Assume that the random variable $U$ follows the exponential distribution with parameter $\lambda$; also, suppose that random variable $X$ follows the general distribution $f_X(x)$. For $U>X>0$, i try to find distribution of $V=U-X$ as follows:
$$ \begin{split} H_V(z) &=P(U-X \leq z|U>X)=\frac{P(X<U\le X+z)}{P(U>X)}\\ P(X<U\le X+z) &= \int_0^\infty P(X<U<X+z|X=x)f_X(x)dx \\ &= \int_0^\infty P(x<U<x+z)f_X(x)dx \\ &= \int_0^\infty e^{-\lambda x }(1-e^{-\lambda z})f_X(x)dx \\ &= \left(1-e^{-\lambda z}\right) \int_0^\infty e^{-\lambda x }f_X(x)dx \end{split} $$ Also: $$ \begin{split} P(U>X) &= \int_0^\infty P(U>X|X=x)f_X(x)dx \\ &= \int_0^\infty P(U>x)f_X(x)dx \\ &= \int_0^\infty e^{-\lambda x}f_X(x)dx \end{split} $$
Therefore we have:
$$ H_V(z) = P(U-X \leq z|U>X) = \frac{(1-e^{-\lambda z})\int_0^\infty e^{-\lambda x }f_X(x)dx} {\int_0^\infty e^{-\lambda x}f_X(x)dx} = 1-e^{-\lambda z} $$
and
$$h_v(z)=\frac{dH_V(z)}{dz}$$
This is true if the variables are not dependent. But if the variables are dependent, this relationship is not correct. For example for $X=\frac{U}{2}$ then $V=U-X=\frac{U}{2}$, which follows exponential distribution with parameter $\frac{\lambda}{2}$.

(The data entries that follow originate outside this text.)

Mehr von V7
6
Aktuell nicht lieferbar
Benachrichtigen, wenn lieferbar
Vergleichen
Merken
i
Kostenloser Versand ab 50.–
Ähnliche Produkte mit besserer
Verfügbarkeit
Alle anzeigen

Therefore, for dependent variables $U$ and $X$ can I say that $V=U-X$ still follows an exponential probability distribution but with a different parameter? if yes or not, how to prove it.
You statement is a little imprecise because when you write
it's not clear if that's a sure event, an event that the random variables verify a priori with probability one (that is $P(U> X)=P(X> 0)=1$) or not. (For example, the event $U>0$ is indeed a sure event).
What follows seems to imply that $U> X$ is not a sure event, only a condition. But what about the other event ($X>0$)?. If that's also a condition, you should write it down as such. Elsewhere, you should stipulate that $f_X$ is not totally general but restricted to positive values. Otherwise the limit of the first integral would be wrong.
Assuming the second alternative ($f_X$ is restricted to $\mathbb R_{>0}$), your result is correct (I don't know why you write $z$ instead of $v$ but that's not important) but also not surprising. If $U$ is exponential then it's memoryless , so thant $P(U>a+b|U>b)=P(U>a)$. And your result amounts to $$P(U> X+ z \mid U>X)=P(U>z)$$ which is an interesting generalization (already seen here), but basically the same thing.
Now, this is only true when $U,X$ are independent, because elsewhere the conditioning event would give some more (or less) information about $U$.
A simple counterexample. Let $X=\frac12 U$ (another exponential). Then the condition is a sure event, it can be dismissed and we get $$P(U> X+ z \mid U>X) =P(U> \frac12 U+ z)=P(U>2z) \ne P(U>z) $$